* Directions
Stop after the line that contains "Працює з 22.08.2017". Until then, retype each line of the entries exactly from the first one, skipping pictures.

____ Data supplied

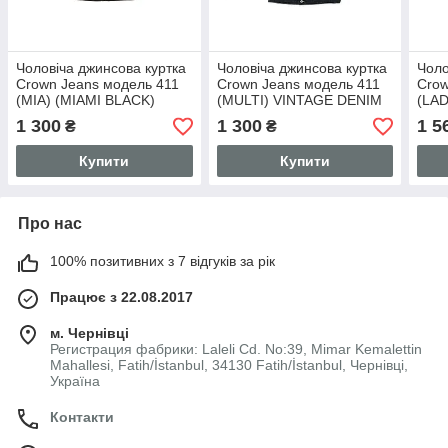
Чоловіча джинсова куртка
Чоловіча джинсова куртка
Чоло
Crown Jeans модель 411
Crown Jeans модель 411
Crow
(MIA) (MIAMI BLACK)
(MULTI) VINTAGE DENIM
(LA
VINTAGE DENIM
COLLECTION
COL
1 300
1 300
1 5
₴
₴
COLLECTION
Купити
Купити
Про нас
100% позитивних з 7 відгуків за рік
Працює з 22.08.2017
м. Чернівці
Регистрация фабрики: Laleli Cd. No:39, Mimar Kemalettin
Mahallesi, Fatih/İstanbul, 34130 Fatih/İstanbul, Чернівці,
Україна
Контакти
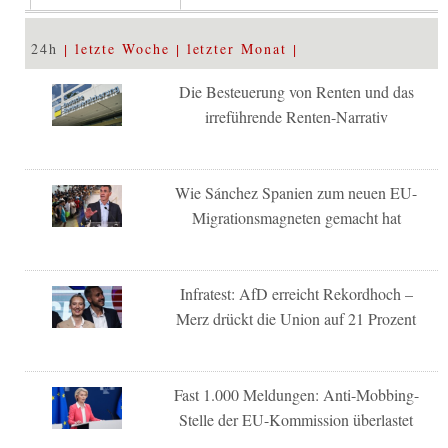
24h
letzte Woche
letzter Monat
Die Besteuerung von Renten und das
irreführende Renten-Narrativ
Wie Sánchez Spanien zum neuen EU-
Migrationsmagneten gemacht hat
Infratest: AfD erreicht Rekordhoch –
Merz drückt die Union auf 21 Prozent
Fast 1.000 Meldungen: Anti-Mobbing-
Stelle der EU-Kommission überlastet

________

* Answer space
Чоловіча джинсова куртка
Чоловіча джинсова куртка
Чоло
Crown Jeans модель 411
Crown Jeans модель 411
Crow
(MIA) (MIAMI BLACK)
(MULTI) VINTAGE DENIM
(LA
VINTAGE DENIM
COLLECTION
COL
1 300
1 300
1 5
₴
₴
COLLECTION
Купити
Купити
Про нас
100% позитивних з 7 відгуків за рік
Працює з 22.08.2017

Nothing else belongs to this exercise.